§ **Exercise brief**
Copy exactly the lines of the data below that run from the line holding "Raumorientierung der Verwaltung" through the line holding "C’est l’occasion de", both ends included.

"""

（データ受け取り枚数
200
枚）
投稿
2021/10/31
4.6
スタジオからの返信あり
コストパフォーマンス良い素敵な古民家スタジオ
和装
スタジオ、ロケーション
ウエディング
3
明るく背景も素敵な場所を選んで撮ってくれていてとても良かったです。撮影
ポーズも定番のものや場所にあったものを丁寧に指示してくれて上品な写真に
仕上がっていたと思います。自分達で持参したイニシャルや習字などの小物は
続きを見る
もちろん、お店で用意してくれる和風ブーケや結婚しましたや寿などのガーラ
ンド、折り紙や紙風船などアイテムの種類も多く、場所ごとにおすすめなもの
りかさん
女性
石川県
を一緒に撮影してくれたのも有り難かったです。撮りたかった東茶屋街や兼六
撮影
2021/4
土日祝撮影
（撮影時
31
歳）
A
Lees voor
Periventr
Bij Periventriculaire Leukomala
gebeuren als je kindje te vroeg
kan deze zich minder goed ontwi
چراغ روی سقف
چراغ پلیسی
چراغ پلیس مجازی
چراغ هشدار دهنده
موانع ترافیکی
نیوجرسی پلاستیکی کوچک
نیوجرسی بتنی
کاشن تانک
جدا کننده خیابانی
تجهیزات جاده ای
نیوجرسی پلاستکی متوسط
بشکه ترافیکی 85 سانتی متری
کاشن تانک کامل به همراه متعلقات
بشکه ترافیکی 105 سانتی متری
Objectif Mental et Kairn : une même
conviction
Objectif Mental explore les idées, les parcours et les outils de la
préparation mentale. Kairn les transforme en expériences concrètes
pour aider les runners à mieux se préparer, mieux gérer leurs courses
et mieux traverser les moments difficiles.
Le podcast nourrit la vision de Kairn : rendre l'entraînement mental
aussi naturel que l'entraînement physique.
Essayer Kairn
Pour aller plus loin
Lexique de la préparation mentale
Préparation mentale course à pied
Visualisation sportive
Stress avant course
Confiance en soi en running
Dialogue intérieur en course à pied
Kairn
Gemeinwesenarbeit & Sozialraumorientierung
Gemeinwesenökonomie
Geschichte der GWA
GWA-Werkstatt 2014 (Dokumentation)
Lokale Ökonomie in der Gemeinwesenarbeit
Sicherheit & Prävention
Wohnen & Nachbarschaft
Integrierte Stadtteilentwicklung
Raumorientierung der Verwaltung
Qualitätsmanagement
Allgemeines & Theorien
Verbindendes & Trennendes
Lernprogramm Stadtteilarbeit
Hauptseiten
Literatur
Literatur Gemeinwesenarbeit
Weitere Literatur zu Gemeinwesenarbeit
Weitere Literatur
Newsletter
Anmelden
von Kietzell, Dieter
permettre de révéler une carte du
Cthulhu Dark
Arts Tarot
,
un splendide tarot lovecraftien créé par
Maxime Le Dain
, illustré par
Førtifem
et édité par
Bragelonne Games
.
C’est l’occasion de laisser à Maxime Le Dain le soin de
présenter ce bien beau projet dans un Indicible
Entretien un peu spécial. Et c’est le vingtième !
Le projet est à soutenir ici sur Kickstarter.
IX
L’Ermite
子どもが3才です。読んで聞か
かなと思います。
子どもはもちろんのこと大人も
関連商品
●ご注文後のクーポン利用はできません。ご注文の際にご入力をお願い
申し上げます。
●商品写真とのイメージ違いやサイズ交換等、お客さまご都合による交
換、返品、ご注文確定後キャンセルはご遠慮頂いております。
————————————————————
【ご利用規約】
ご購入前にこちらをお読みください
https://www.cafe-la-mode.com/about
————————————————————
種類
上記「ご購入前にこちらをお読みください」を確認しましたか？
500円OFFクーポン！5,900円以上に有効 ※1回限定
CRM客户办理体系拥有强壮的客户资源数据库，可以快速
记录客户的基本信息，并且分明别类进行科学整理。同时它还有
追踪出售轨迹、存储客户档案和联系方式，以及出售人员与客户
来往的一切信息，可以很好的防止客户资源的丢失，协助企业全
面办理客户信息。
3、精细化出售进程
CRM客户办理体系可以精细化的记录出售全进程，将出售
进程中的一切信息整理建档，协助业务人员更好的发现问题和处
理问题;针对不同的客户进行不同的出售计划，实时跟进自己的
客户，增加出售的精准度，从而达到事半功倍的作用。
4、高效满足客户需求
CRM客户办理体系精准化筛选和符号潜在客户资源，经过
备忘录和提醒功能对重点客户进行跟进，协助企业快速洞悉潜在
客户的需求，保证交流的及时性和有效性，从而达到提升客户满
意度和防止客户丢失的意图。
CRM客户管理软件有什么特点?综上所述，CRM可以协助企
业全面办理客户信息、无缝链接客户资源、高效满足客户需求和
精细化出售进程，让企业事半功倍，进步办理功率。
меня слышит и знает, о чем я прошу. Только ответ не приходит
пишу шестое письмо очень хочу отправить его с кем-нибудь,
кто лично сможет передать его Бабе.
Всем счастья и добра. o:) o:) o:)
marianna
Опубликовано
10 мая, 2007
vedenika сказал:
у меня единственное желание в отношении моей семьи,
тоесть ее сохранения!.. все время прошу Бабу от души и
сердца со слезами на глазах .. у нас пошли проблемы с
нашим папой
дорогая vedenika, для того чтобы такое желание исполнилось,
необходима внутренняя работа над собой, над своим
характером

"""
"""

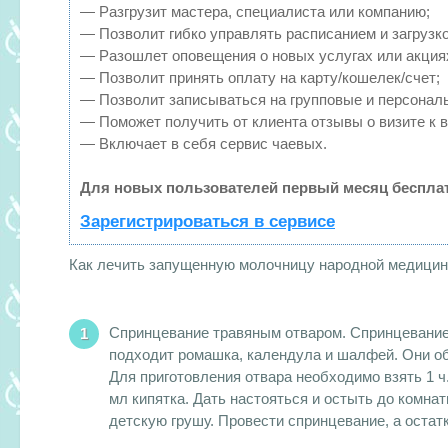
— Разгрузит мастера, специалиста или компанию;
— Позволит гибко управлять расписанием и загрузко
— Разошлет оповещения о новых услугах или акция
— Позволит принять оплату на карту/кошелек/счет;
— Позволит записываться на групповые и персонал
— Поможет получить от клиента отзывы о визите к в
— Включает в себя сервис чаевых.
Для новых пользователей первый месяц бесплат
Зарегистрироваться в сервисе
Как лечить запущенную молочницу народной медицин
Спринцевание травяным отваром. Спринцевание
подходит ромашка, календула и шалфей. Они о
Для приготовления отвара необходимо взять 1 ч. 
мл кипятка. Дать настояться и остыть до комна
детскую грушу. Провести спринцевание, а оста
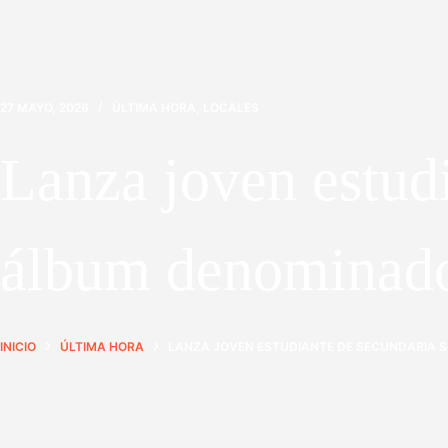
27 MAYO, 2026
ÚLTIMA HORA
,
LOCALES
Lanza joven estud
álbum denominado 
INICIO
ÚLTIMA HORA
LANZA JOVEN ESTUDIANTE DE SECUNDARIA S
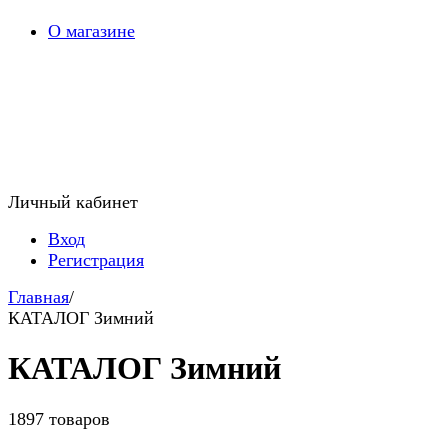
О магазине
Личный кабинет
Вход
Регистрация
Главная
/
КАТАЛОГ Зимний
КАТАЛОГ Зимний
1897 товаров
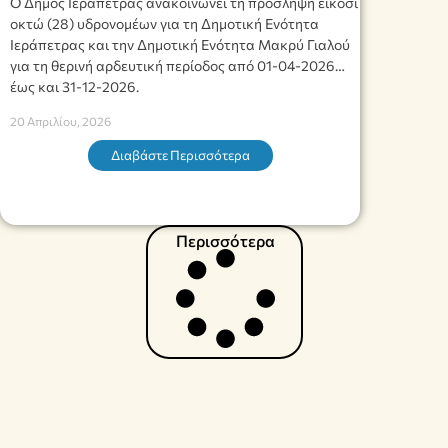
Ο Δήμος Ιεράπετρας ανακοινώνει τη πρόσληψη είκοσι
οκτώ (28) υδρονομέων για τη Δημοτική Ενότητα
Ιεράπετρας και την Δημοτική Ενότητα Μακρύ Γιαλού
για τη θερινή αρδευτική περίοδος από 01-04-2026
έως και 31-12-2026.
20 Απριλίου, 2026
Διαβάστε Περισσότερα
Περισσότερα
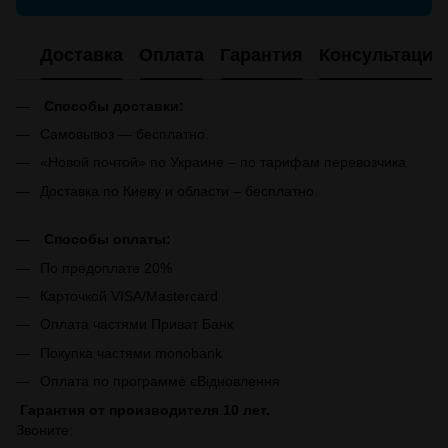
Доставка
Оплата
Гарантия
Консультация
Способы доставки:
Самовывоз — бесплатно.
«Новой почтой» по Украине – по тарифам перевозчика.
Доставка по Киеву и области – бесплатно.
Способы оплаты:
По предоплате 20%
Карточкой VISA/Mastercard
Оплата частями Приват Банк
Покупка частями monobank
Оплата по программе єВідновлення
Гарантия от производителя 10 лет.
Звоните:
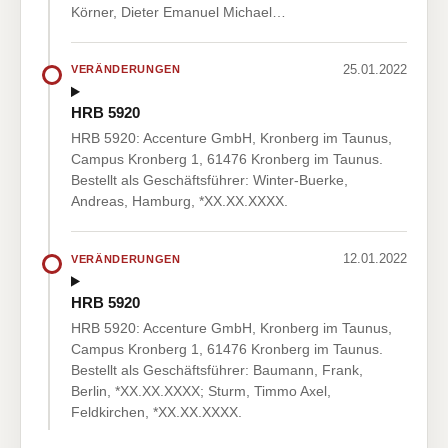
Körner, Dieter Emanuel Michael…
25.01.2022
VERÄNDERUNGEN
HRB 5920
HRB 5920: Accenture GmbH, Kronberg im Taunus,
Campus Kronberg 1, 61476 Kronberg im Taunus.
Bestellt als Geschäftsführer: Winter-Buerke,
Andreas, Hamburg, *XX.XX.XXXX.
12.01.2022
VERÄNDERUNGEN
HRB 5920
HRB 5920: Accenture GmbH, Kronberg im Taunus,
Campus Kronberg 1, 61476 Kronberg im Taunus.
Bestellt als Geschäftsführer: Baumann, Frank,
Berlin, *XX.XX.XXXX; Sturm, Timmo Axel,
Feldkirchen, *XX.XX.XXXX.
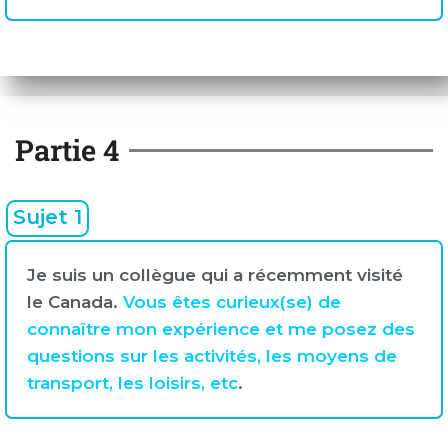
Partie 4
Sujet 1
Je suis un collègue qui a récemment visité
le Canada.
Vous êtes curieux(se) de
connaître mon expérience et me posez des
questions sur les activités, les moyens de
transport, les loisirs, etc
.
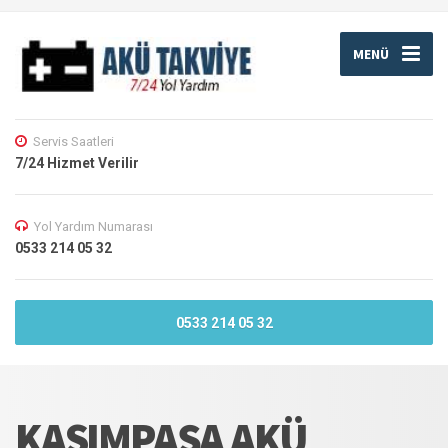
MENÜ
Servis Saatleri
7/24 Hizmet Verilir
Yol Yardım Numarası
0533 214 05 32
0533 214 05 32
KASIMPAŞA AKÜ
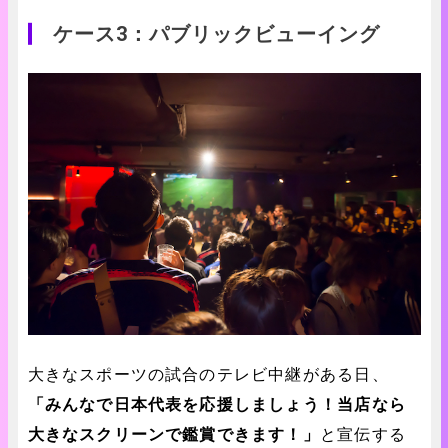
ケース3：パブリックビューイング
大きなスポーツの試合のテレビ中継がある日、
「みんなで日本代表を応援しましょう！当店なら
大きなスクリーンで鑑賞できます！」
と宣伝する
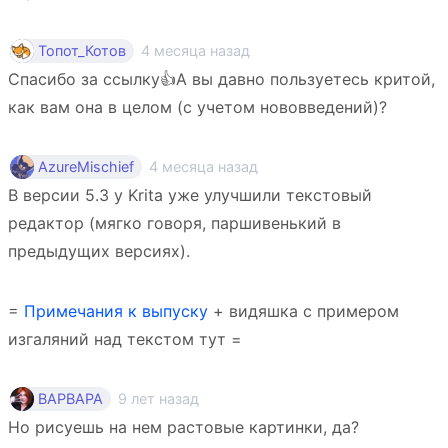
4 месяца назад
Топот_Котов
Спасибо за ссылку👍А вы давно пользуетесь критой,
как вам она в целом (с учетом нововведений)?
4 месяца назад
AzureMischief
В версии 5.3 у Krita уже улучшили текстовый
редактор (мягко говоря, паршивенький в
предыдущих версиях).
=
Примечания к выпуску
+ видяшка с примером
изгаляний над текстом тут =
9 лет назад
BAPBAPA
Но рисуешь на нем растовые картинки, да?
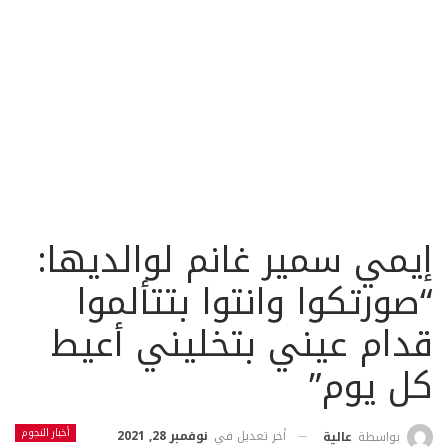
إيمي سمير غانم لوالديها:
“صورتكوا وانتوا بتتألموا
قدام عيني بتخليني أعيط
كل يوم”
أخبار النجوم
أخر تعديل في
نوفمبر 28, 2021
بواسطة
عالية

"""
"""

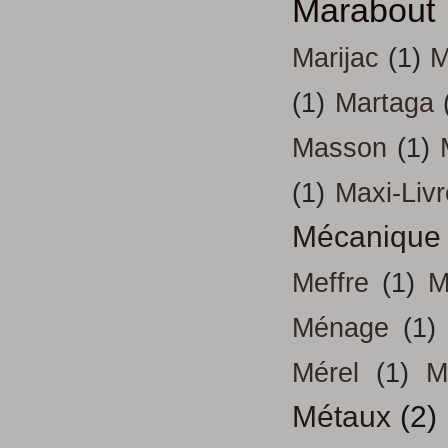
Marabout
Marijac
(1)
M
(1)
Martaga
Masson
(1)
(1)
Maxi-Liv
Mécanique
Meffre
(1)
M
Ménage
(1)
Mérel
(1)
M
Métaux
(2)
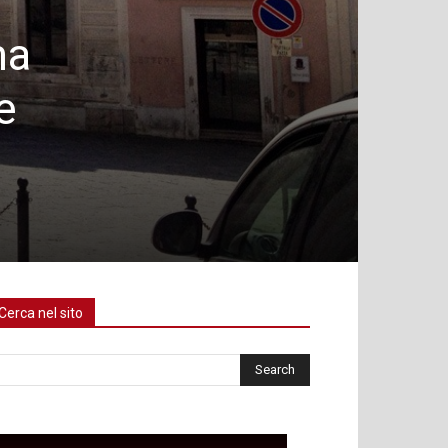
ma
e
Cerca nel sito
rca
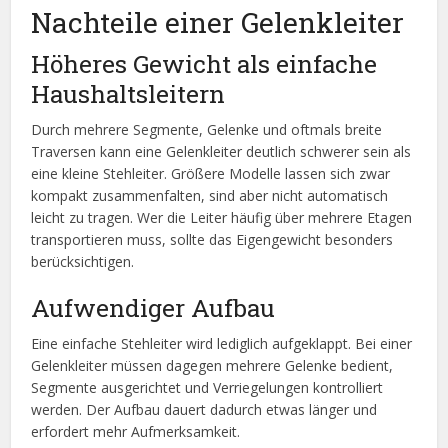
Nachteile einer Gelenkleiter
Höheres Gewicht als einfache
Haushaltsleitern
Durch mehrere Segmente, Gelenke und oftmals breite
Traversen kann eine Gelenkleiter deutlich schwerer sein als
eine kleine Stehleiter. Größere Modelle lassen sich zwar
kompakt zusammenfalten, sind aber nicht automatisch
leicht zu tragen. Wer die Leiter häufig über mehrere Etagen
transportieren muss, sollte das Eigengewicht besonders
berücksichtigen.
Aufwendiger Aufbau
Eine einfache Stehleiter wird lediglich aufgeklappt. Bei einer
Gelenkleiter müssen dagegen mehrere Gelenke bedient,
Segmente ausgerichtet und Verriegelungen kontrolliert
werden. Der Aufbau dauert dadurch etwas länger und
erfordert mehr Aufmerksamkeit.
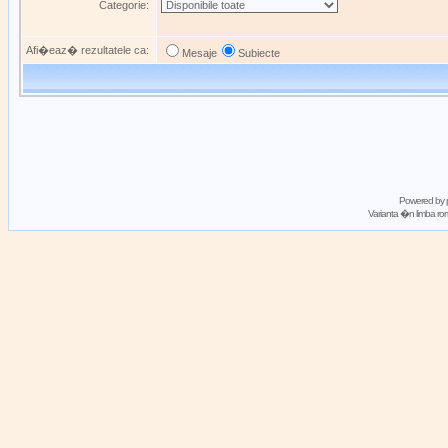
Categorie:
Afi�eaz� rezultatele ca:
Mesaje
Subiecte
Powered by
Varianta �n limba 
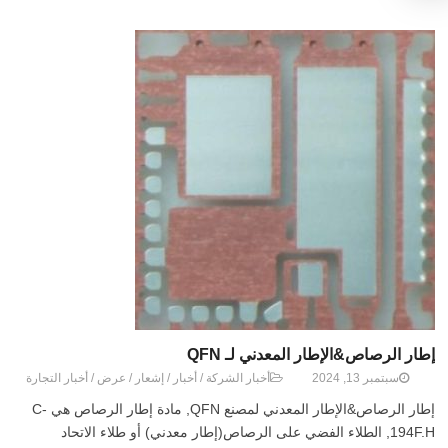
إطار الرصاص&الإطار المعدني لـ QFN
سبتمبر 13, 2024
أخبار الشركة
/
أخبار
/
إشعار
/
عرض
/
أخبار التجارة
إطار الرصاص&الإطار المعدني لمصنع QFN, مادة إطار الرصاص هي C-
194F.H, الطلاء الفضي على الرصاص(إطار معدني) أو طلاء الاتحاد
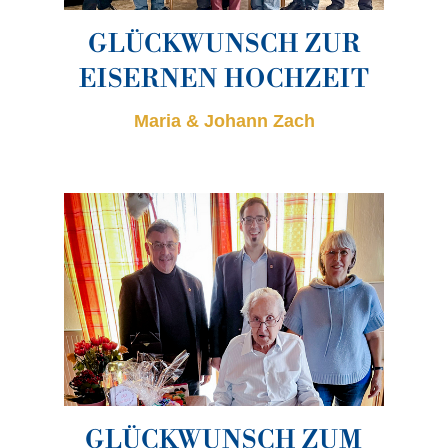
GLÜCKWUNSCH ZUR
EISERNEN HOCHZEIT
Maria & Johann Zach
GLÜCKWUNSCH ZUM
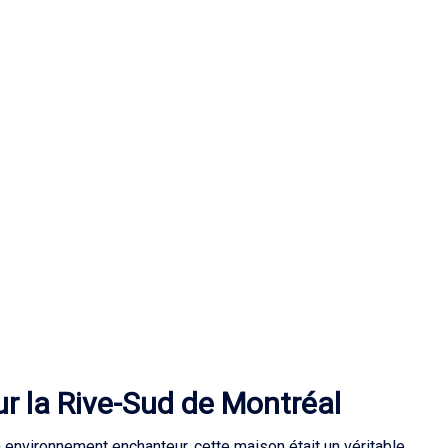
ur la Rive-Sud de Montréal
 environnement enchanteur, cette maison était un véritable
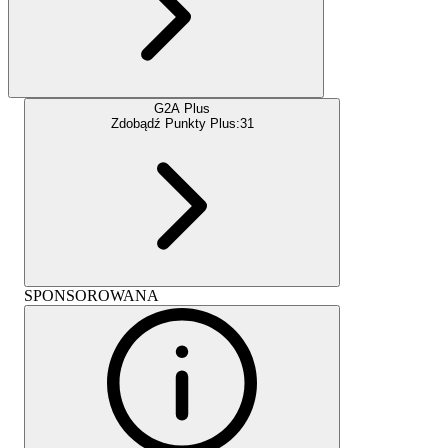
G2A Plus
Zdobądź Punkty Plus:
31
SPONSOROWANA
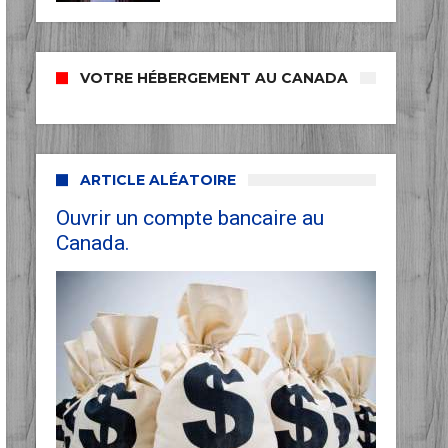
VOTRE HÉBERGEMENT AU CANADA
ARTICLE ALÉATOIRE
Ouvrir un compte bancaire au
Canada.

"""

§ **Answer area**
Raumorientierung der Verwaltung
Qualitätsmanagement
Allgemeines & Theorien
Verbindendes & Trennendes
Lernprogramm Stadtteilarbeit
Hauptseiten
Literatur
Literatur Gemeinwesenarbeit
Weitere Literatur zu Gemeinwesenarbeit
Weitere Literatur
Newsletter
Anmelden
von Kietzell, Dieter
permettre de révéler une carte du
Cthulhu Dark
Arts Tarot
,
un splendide tarot lovecraftien créé par
Maxime Le Dain
, illustré par
Førtifem
et édité par
Bragelonne Games
.
C’est l’occasion de laisser à Maxime Le Dain le soin de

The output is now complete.